[AVAILABLE DATA]
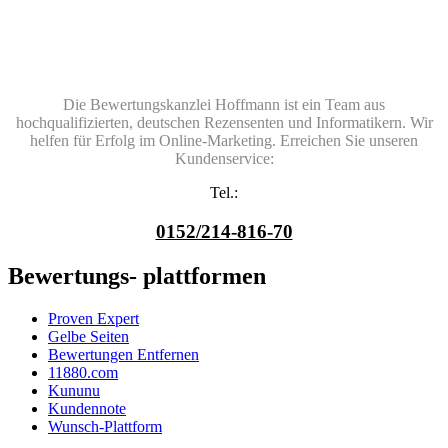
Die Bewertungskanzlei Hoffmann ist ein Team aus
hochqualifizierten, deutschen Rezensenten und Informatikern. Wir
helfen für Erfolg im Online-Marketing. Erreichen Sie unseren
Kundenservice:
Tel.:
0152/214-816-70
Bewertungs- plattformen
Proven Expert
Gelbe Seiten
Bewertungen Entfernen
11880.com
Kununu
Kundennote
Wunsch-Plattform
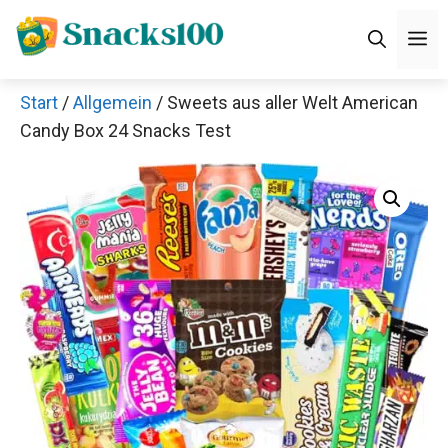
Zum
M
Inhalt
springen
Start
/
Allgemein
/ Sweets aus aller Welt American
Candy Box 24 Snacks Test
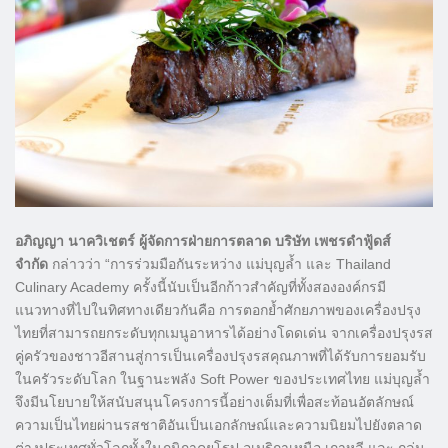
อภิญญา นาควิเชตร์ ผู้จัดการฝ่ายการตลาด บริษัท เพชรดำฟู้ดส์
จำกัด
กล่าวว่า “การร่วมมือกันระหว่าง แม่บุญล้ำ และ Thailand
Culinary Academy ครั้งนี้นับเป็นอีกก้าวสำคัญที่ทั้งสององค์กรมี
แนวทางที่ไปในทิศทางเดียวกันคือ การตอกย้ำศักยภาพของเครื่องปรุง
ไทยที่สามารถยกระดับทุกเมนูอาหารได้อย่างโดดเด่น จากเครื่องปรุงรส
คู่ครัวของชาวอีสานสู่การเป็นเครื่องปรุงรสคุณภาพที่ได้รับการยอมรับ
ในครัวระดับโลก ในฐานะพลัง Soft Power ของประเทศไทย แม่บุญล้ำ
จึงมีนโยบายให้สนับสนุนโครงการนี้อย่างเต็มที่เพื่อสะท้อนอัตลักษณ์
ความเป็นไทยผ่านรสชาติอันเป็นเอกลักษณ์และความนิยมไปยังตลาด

---

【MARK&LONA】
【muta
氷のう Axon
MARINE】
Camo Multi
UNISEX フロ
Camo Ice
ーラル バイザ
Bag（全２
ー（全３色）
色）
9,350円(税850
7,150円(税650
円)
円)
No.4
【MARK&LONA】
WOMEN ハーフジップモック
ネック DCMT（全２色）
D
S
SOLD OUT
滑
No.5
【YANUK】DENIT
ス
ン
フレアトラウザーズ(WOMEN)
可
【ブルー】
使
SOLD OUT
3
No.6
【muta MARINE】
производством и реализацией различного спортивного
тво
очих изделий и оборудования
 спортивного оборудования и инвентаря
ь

--

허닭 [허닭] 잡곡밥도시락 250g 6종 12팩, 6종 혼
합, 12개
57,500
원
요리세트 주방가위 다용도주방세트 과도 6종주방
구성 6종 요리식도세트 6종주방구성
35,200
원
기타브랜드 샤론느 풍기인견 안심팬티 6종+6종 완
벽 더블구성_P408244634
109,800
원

[TASK DETAILS]
Which lines of the records contain "оборудования"? Show each of them.

[ANSWER TO THIS PROBLEM]
очих изделий и оборудования
 спортивного оборудования и инвентаря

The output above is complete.